How to Build BD Campaigns That Actually Book Meetings

May 26, 20263 min read

CampaignsMeetingsInsightsRecruitment Agencies

How to Build BD Campaigns That Actually Book Meetings

Most recruiters don't have a lead problem — they have a campaign problem. The list looks fine. The copy looks fine. Yet replies trickle in, follow-ups slip, and the pipeline goes quiet. Here's how the recruiters who consistently win new clients build their campaigns differently.

1. Start with a hiring signal, not a job title

Generic ICPs ("SaaS companies in DACH") get generic replies. Tight, signal-driven ICPs get meetings.

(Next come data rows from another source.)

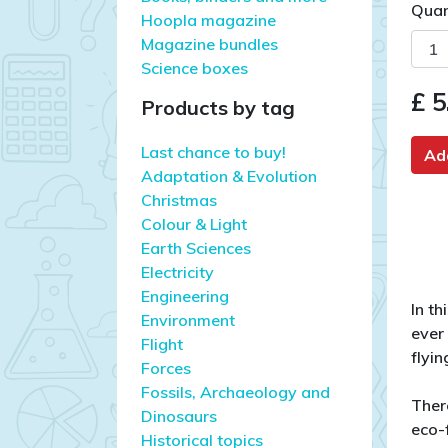
Quan
Hoopla magazine
Magazine bundles
Science boxes
£ 5
Products by tag
Last chance to buy!
Ad
Adaptation & Evolution
Christmas
Colour & Light
Earth Sciences
Electricity
Engineering
In t
Environment
ever
Flight
flyin
Forces
Fossils, Archaeology and
Ther
Dinosaurs
eco-f
Historical topics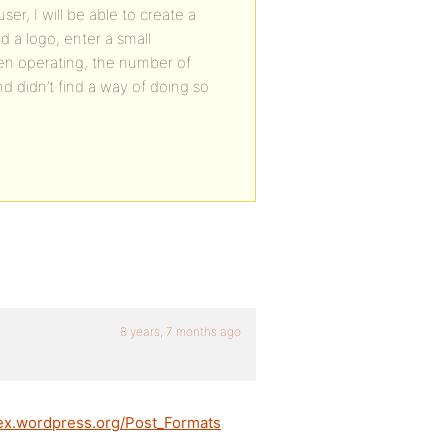
ser, I will be able to create a
d a logo, enter a small
en operating, the number of
 didn’t find a way of doing so
8 years, 7 months ago
dex.wordpress.org/Post_Formats
.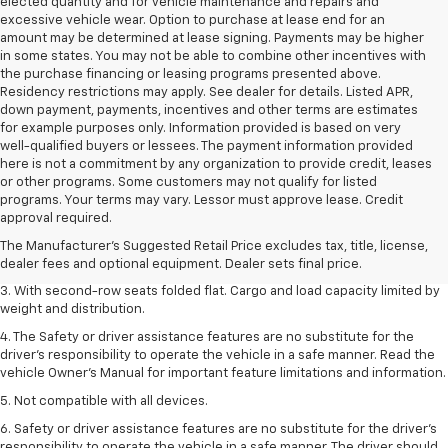
elected quantity and for vehicle maintenance and repairs and
excessive vehicle wear. Option to purchase at lease end for an
amount may be determined at lease signing. Payments may be higher
in some states. You may not be able to combine other incentives with
the purchase financing or leasing programs presented above.
Residency restrictions may apply. See dealer for details. Listed APR,
down payment, payments, incentives and other terms are estimates
for example purposes only. Information provided is based on very
well-qualified buyers or lessees. The payment information provided
here is not a commitment by any organization to provide credit, leases
or other programs. Some customers may not qualify for listed
1. The Manufacturer’s Suggested Retail Price excludes tax, title, license,
programs. Your terms may vary. Lessor must approve lease. Credit
dealer fees and optional equipment. Dealer sets the final price.
approval required.
2. EPA estimate for FWD and 2.0L Turbo engine. EPA estimated 19 MPG
The Manufacturer's Suggested Retail Price excludes tax, title, license,
city/26 highway for FWD and 3.6L V6 engine as shown.
dealer fees and optional equipment. Dealer sets final price.
3. With second-row seats folded flat. Cargo and load capacity limited by
weight and distribution.
4. The Safety or driver assistance features are no substitute for the
driver’s responsibility to operate the vehicle in a safe manner. Read the
vehicle Owner’s Manual for important feature limitations and information.
5. Not compatible with all devices.
6. Safety or driver assistance features are no substitute for the driver’s
responsibility to operate the vehicle in a safe manner. The driver should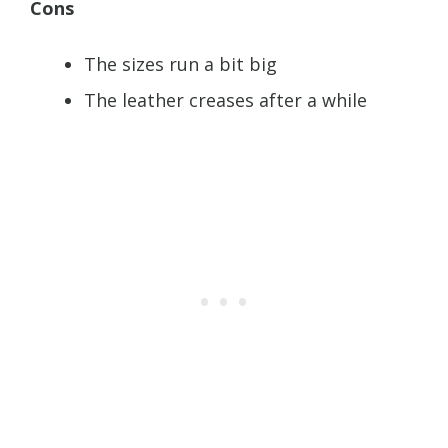
Cons
The sizes run a bit big
The leather creases after a while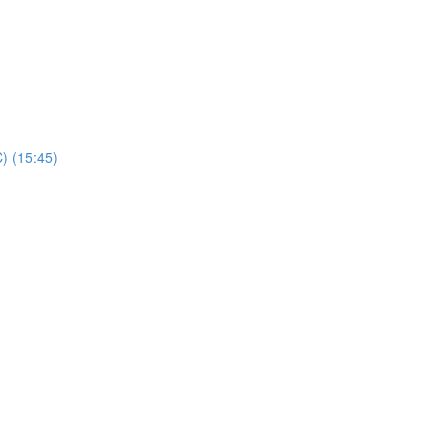
) (15:45)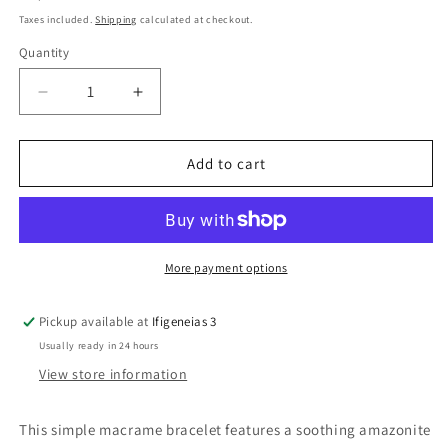
price
Taxes included.
Shipping
calculated at checkout.
Quantity
Quantity
Decrease
Increase
quantity
quantity
for
for
Amazonite
Amazonite
Add to cart
Bead
Bead
Simple
Simple
Macrame
Macrame
Bracelet
Bracelet
More payment options
Pickup available at
Ifigeneias 3
Usually ready in 24 hours
View store information
This simple macrame bracelet features a soothing amazonite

A signal is a reason for them to talk to you this week: a fresh Series A, three engineering roles posted in seven days, a new VP of Engineering, a job ad reposted twice. Stack two signals and your reply rate jumps — "Series A in the last 90 days" plus "3+ open senior React roles" beats either alone.

If you can't finish the sentence "I'm reaching out because you just…", the campaign isn't ready.

2. Reach the person who can say yes

A perfectly written email to the wrong inbox is still a no. Map two to three decision-makers per company before you send anything — usually the hiring manager and someone in Talent or People. The hiring manager feels the pain. Talent owns the budget. Hit both and you double your odds without doubling your sends.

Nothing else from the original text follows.